The Danube made up roughly a half of Nibulon's exports during the 2022-23 marketing year. That share has risen to 70%-80% versus the volumes it ships across the Black Sea under the grain deal.

“There are a few things that saved the company from bankruptcy. One thing is my father’s decision to build this terminal. Because we could plan things, we could sell the goods forward ... Russia and the corridor and the set-up they have do not provide this possibility,” he said.

He acknowledged that the Danube route where infrastructure is less developed is more expensive than the Black Sea.

“We decided to have a more expensive logistics route, but more secure route.”

Nibulon’s exports have roughly halved during the invasion and logistics costs have soared.

It exported 2.34-million tonnes in the 2022/23 marketing year, down from 4.6-million tonnes the previous year.

Before the war, it cost $12 per tonne for Nibulon to get grain inland loaded onto a vessel; the figure hit a wartime peak of $154 in August before falling to the current level of $70-$75, he said.

Transportation system

Vadaturskiy's father and mother were killed on July 31 when a Russian missile crashed into their home in southern Mykolaiv.

The father made Nibulon Ukraine’s biggest grain exporter by investing in logistics to build up river transport capacity, a fleet of vessels at Mykolaiv and its own shipyard.

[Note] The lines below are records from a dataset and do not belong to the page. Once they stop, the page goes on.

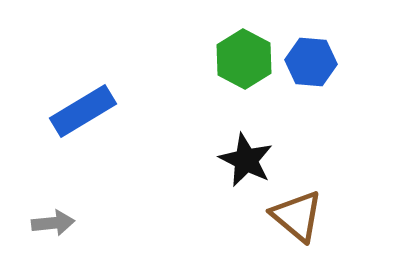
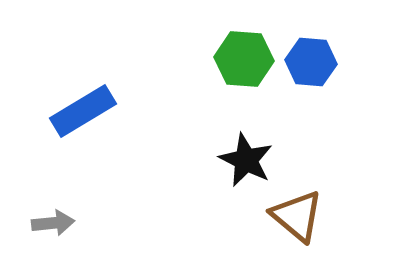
green hexagon: rotated 24 degrees counterclockwise
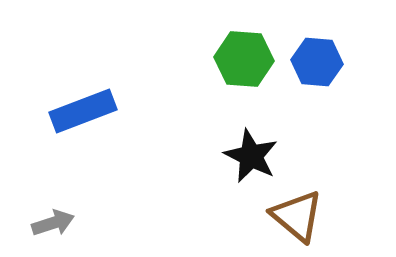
blue hexagon: moved 6 px right
blue rectangle: rotated 10 degrees clockwise
black star: moved 5 px right, 4 px up
gray arrow: rotated 12 degrees counterclockwise
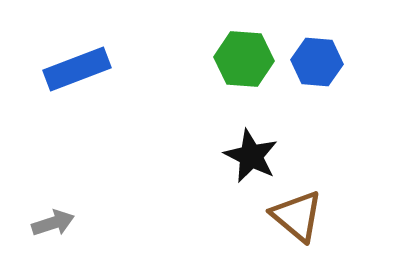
blue rectangle: moved 6 px left, 42 px up
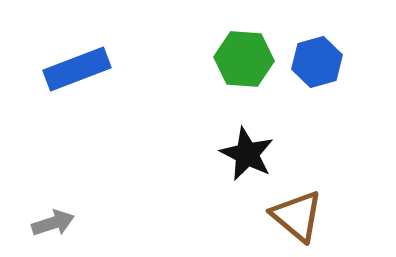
blue hexagon: rotated 21 degrees counterclockwise
black star: moved 4 px left, 2 px up
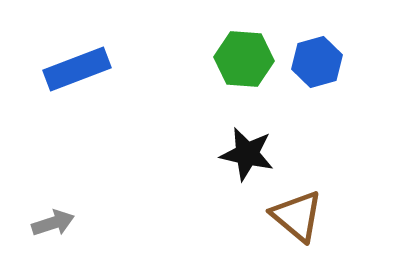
black star: rotated 14 degrees counterclockwise
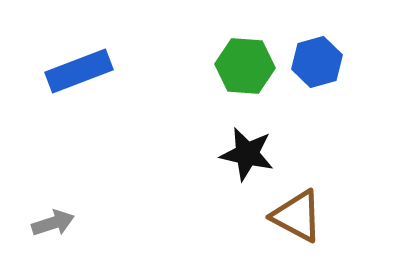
green hexagon: moved 1 px right, 7 px down
blue rectangle: moved 2 px right, 2 px down
brown triangle: rotated 12 degrees counterclockwise
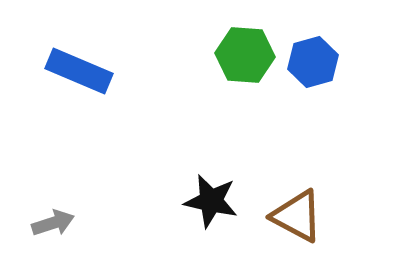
blue hexagon: moved 4 px left
green hexagon: moved 11 px up
blue rectangle: rotated 44 degrees clockwise
black star: moved 36 px left, 47 px down
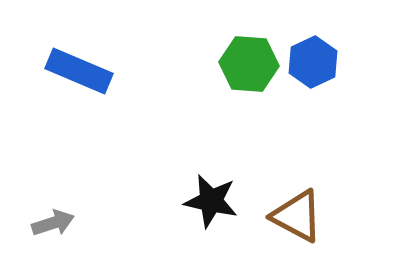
green hexagon: moved 4 px right, 9 px down
blue hexagon: rotated 9 degrees counterclockwise
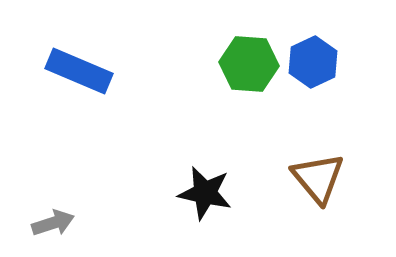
black star: moved 6 px left, 8 px up
brown triangle: moved 21 px right, 38 px up; rotated 22 degrees clockwise
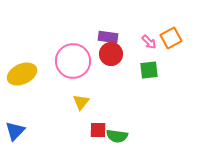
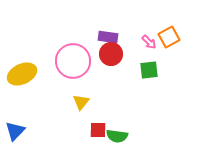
orange square: moved 2 px left, 1 px up
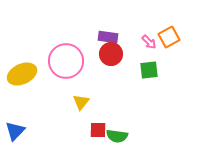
pink circle: moved 7 px left
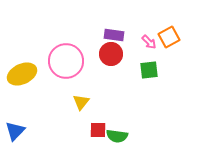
purple rectangle: moved 6 px right, 2 px up
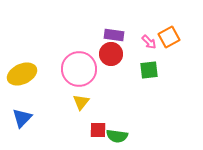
pink circle: moved 13 px right, 8 px down
blue triangle: moved 7 px right, 13 px up
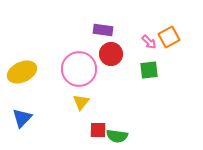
purple rectangle: moved 11 px left, 5 px up
yellow ellipse: moved 2 px up
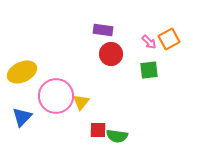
orange square: moved 2 px down
pink circle: moved 23 px left, 27 px down
blue triangle: moved 1 px up
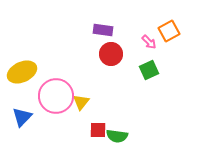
orange square: moved 8 px up
green square: rotated 18 degrees counterclockwise
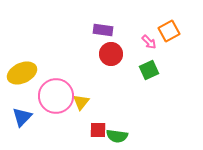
yellow ellipse: moved 1 px down
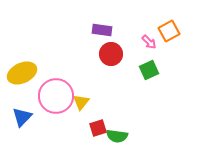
purple rectangle: moved 1 px left
red square: moved 2 px up; rotated 18 degrees counterclockwise
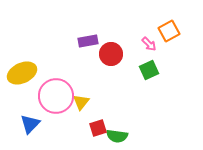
purple rectangle: moved 14 px left, 11 px down; rotated 18 degrees counterclockwise
pink arrow: moved 2 px down
blue triangle: moved 8 px right, 7 px down
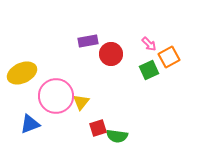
orange square: moved 26 px down
blue triangle: rotated 25 degrees clockwise
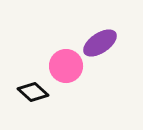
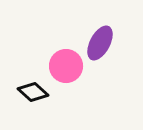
purple ellipse: rotated 28 degrees counterclockwise
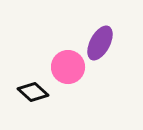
pink circle: moved 2 px right, 1 px down
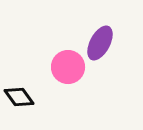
black diamond: moved 14 px left, 5 px down; rotated 12 degrees clockwise
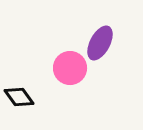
pink circle: moved 2 px right, 1 px down
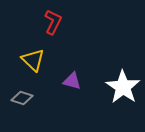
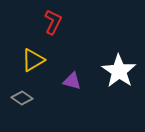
yellow triangle: rotated 45 degrees clockwise
white star: moved 4 px left, 16 px up
gray diamond: rotated 15 degrees clockwise
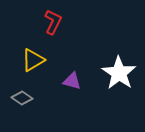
white star: moved 2 px down
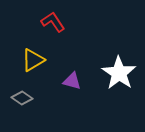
red L-shape: rotated 60 degrees counterclockwise
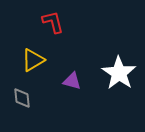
red L-shape: rotated 20 degrees clockwise
gray diamond: rotated 50 degrees clockwise
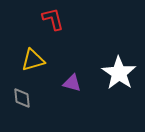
red L-shape: moved 3 px up
yellow triangle: rotated 15 degrees clockwise
purple triangle: moved 2 px down
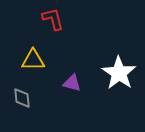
yellow triangle: rotated 15 degrees clockwise
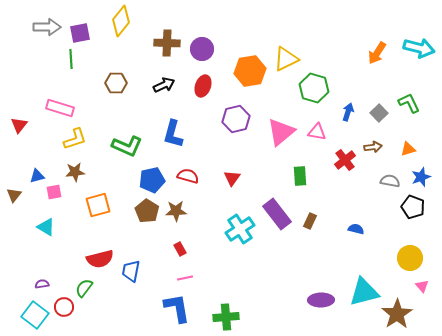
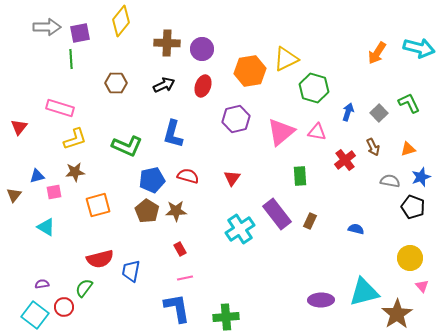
red triangle at (19, 125): moved 2 px down
brown arrow at (373, 147): rotated 72 degrees clockwise
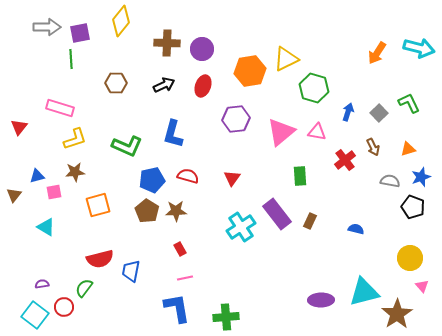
purple hexagon at (236, 119): rotated 8 degrees clockwise
cyan cross at (240, 229): moved 1 px right, 2 px up
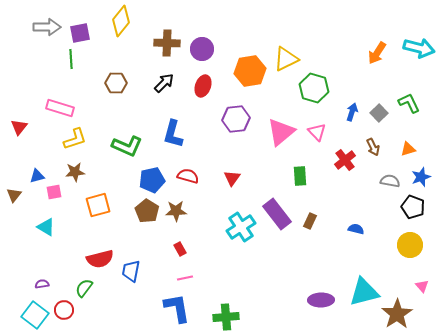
black arrow at (164, 85): moved 2 px up; rotated 20 degrees counterclockwise
blue arrow at (348, 112): moved 4 px right
pink triangle at (317, 132): rotated 36 degrees clockwise
yellow circle at (410, 258): moved 13 px up
red circle at (64, 307): moved 3 px down
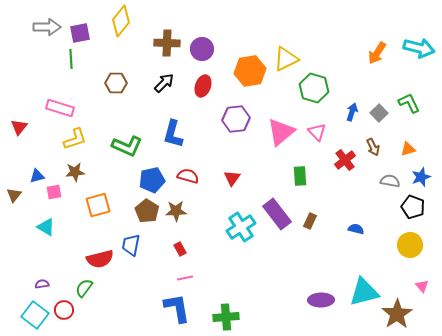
blue trapezoid at (131, 271): moved 26 px up
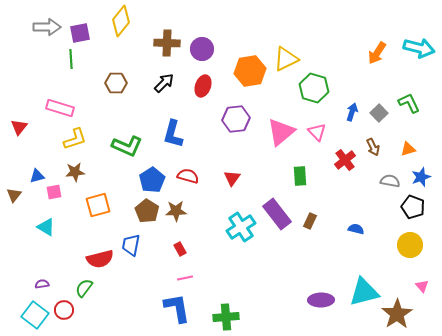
blue pentagon at (152, 180): rotated 20 degrees counterclockwise
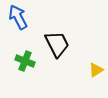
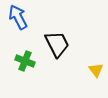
yellow triangle: rotated 35 degrees counterclockwise
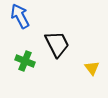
blue arrow: moved 2 px right, 1 px up
yellow triangle: moved 4 px left, 2 px up
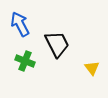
blue arrow: moved 8 px down
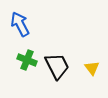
black trapezoid: moved 22 px down
green cross: moved 2 px right, 1 px up
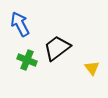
black trapezoid: moved 18 px up; rotated 100 degrees counterclockwise
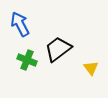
black trapezoid: moved 1 px right, 1 px down
yellow triangle: moved 1 px left
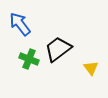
blue arrow: rotated 10 degrees counterclockwise
green cross: moved 2 px right, 1 px up
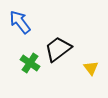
blue arrow: moved 2 px up
green cross: moved 1 px right, 4 px down; rotated 12 degrees clockwise
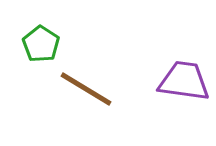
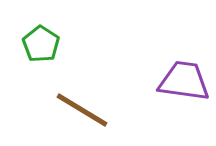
brown line: moved 4 px left, 21 px down
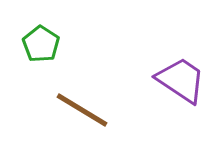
purple trapezoid: moved 3 px left, 1 px up; rotated 26 degrees clockwise
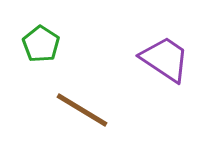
purple trapezoid: moved 16 px left, 21 px up
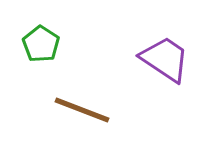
brown line: rotated 10 degrees counterclockwise
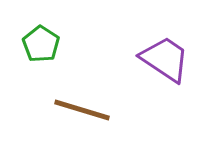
brown line: rotated 4 degrees counterclockwise
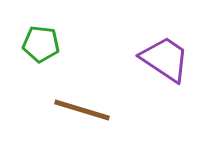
green pentagon: rotated 27 degrees counterclockwise
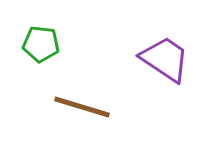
brown line: moved 3 px up
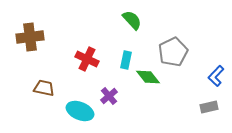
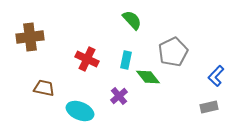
purple cross: moved 10 px right
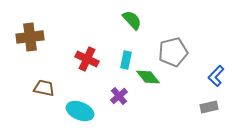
gray pentagon: rotated 12 degrees clockwise
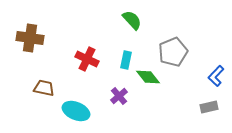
brown cross: moved 1 px down; rotated 16 degrees clockwise
gray pentagon: rotated 8 degrees counterclockwise
cyan ellipse: moved 4 px left
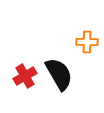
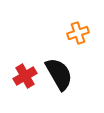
orange cross: moved 9 px left, 9 px up; rotated 20 degrees counterclockwise
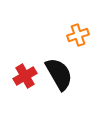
orange cross: moved 2 px down
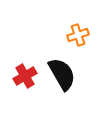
black semicircle: moved 3 px right
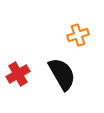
red cross: moved 7 px left, 2 px up
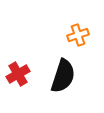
black semicircle: moved 1 px right, 2 px down; rotated 48 degrees clockwise
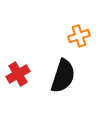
orange cross: moved 1 px right, 1 px down
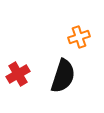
orange cross: moved 1 px down
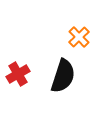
orange cross: rotated 25 degrees counterclockwise
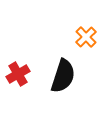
orange cross: moved 7 px right
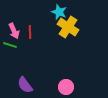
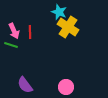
green line: moved 1 px right
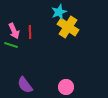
cyan star: rotated 28 degrees clockwise
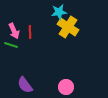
cyan star: rotated 14 degrees clockwise
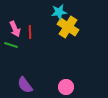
pink arrow: moved 1 px right, 2 px up
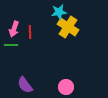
pink arrow: moved 1 px left; rotated 42 degrees clockwise
green line: rotated 16 degrees counterclockwise
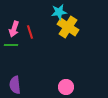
red line: rotated 16 degrees counterclockwise
purple semicircle: moved 10 px left; rotated 30 degrees clockwise
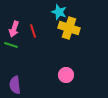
cyan star: rotated 28 degrees clockwise
yellow cross: moved 1 px right, 1 px down; rotated 15 degrees counterclockwise
red line: moved 3 px right, 1 px up
green line: rotated 16 degrees clockwise
pink circle: moved 12 px up
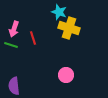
red line: moved 7 px down
purple semicircle: moved 1 px left, 1 px down
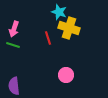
red line: moved 15 px right
green line: moved 2 px right
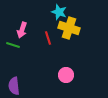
pink arrow: moved 8 px right, 1 px down
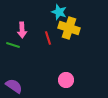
pink arrow: rotated 21 degrees counterclockwise
pink circle: moved 5 px down
purple semicircle: rotated 132 degrees clockwise
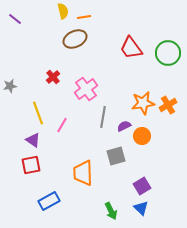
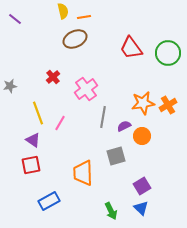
pink line: moved 2 px left, 2 px up
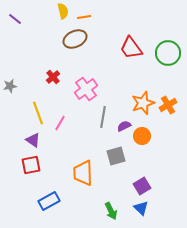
orange star: rotated 10 degrees counterclockwise
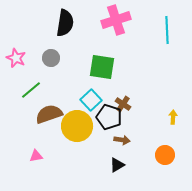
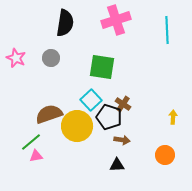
green line: moved 52 px down
black triangle: rotated 28 degrees clockwise
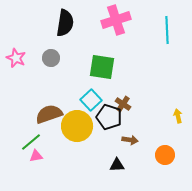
yellow arrow: moved 5 px right, 1 px up; rotated 16 degrees counterclockwise
brown arrow: moved 8 px right
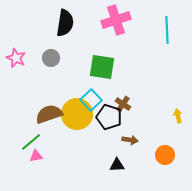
yellow circle: moved 12 px up
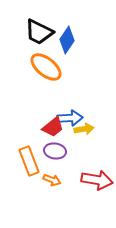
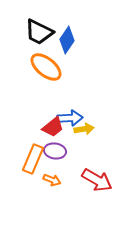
orange rectangle: moved 4 px right, 2 px up; rotated 44 degrees clockwise
red arrow: rotated 20 degrees clockwise
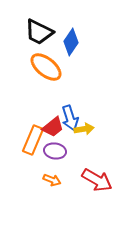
blue diamond: moved 4 px right, 2 px down
blue arrow: rotated 75 degrees clockwise
orange rectangle: moved 19 px up
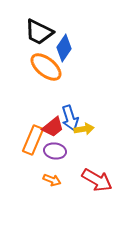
blue diamond: moved 7 px left, 6 px down
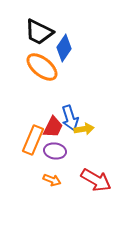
orange ellipse: moved 4 px left
red trapezoid: rotated 25 degrees counterclockwise
red arrow: moved 1 px left
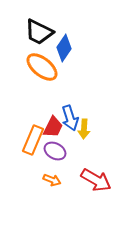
yellow arrow: rotated 102 degrees clockwise
purple ellipse: rotated 20 degrees clockwise
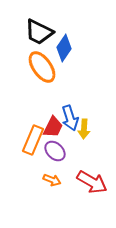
orange ellipse: rotated 16 degrees clockwise
purple ellipse: rotated 15 degrees clockwise
red arrow: moved 4 px left, 2 px down
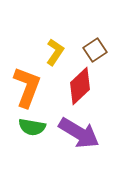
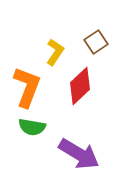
brown square: moved 1 px right, 8 px up
purple arrow: moved 21 px down
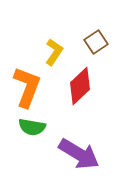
yellow L-shape: moved 1 px left
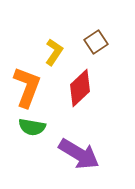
red diamond: moved 2 px down
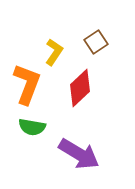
orange L-shape: moved 3 px up
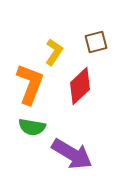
brown square: rotated 20 degrees clockwise
orange L-shape: moved 3 px right
red diamond: moved 2 px up
purple arrow: moved 7 px left
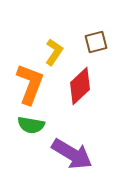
green semicircle: moved 1 px left, 2 px up
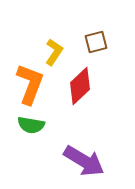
purple arrow: moved 12 px right, 7 px down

Fifteen years worth of investment along the Dnipro that bisects Ukraine have been wiped out by the destruction last month of the Kakhovka Dam and the emptying of its reservoir that was a key part of that waterway, he said.

“The whole transportation system and navigation will be rebuilt only after with the rebuilding of the Kakhovka Dam and the filling up of the water, increasing the level and you can start navigation again. It’s a very long process,” he said.

Pre-war, the company employed 6,000 people. It has lost 40% of staff to people fleeing the country, serving in the army and being killed. Tracts of its land are occupied by Russia or strewn with mines.

Since the war started, Nibulon has had a loan portfolio of $570m with creditors including the European Bank for Reconstruction and Development, the International Finance Corporation and European Investment Bank, he said.

The company has stabilised financially and is holding restructuring talks with creditors, he said, adding that Ukrainian banks are taking a leading role in that process.

The company is now Ukraine’s third or fourth top exporter.

If the Black Sea deal ends on July 17, Nibulon would benefit in the short term, he said. But it would drive up the price of logistics and transport for farmers and in turn hammer Ukrainian production.

“That is why they would produce less and Nibulon would lose in the long run and Ukraine would produce less.”